Problem to work on: Without changing anything, output the records below.

** Opening Data listing block **

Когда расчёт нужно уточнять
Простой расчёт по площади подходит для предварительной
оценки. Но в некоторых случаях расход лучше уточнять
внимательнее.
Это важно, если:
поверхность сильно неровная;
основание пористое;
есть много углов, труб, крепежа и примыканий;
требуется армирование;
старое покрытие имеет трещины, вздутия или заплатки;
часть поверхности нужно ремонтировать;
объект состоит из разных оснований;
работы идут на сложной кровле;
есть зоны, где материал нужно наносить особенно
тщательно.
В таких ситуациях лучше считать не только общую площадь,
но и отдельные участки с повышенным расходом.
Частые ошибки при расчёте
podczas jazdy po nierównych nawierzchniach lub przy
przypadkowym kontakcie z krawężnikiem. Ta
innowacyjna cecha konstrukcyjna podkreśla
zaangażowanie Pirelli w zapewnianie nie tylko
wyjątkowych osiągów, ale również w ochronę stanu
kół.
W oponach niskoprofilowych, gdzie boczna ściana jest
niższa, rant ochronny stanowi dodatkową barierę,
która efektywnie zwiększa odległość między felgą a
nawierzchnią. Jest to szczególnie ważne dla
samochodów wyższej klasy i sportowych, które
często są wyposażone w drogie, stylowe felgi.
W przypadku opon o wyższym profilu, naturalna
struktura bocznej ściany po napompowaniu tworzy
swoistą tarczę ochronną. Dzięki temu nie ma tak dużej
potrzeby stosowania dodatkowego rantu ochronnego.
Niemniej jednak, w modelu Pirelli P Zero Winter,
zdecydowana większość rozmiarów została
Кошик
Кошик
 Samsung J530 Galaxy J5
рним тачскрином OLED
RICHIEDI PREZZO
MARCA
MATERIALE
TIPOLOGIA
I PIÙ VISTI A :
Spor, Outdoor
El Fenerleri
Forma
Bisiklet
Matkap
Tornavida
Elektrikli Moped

** Closing Data listing block **

Reply:
Когда расчёт нужно уточнять
Простой расчёт по площади подходит для предварительной
оценки. Но в некоторых случаях расход лучше уточнять
внимательнее.
Это важно, если:
поверхность сильно неровная;
основание пористое;
есть много углов, труб, крепежа и примыканий;
требуется армирование;
старое покрытие имеет трещины, вздутия или заплатки;
часть поверхности нужно ремонтировать;
объект состоит из разных оснований;
работы идут на сложной кровле;
есть зоны, где материал нужно наносить особенно
тщательно.
В таких ситуациях лучше считать не только общую площадь,
но и отдельные участки с повышенным расходом.
Частые ошибки при расчёте
podczas jazdy po nierównych nawierzchniach lub przy
przypadkowym kontakcie z krawężnikiem. Ta
innowacyjna cecha konstrukcyjna podkreśla
zaangażowanie Pirelli w zapewnianie nie tylko
wyjątkowych osiągów, ale również w ochronę stanu
kół.
W oponach niskoprofilowych, gdzie boczna ściana jest
niższa, rant ochronny stanowi dodatkową barierę,
która efektywnie zwiększa odległość między felgą a
nawierzchnią. Jest to szczególnie ważne dla
samochodów wyższej klasy i sportowych, które
często są wyposażone w drogie, stylowe felgi.
W przypadku opon o wyższym profilu, naturalna
struktura bocznej ściany po napompowaniu tworzy
swoistą tarczę ochronną. Dzięki temu nie ma tak dużej
potrzeby stosowania dodatkowego rantu ochronnego.
Niemniej jednak, w modelu Pirelli P Zero Winter,
zdecydowana większość rozmiarów została
Кошик
Кошик
 Samsung J530 Galaxy J5
рним тачскрином OLED
RICHIEDI PREZZO
MARCA
MATERIALE
TIPOLOGIA
I PIÙ VISTI A :
Spor, Outdoor
El Fenerleri
Forma
Bisiklet
Matkap
Tornavida
Elektrikli Moped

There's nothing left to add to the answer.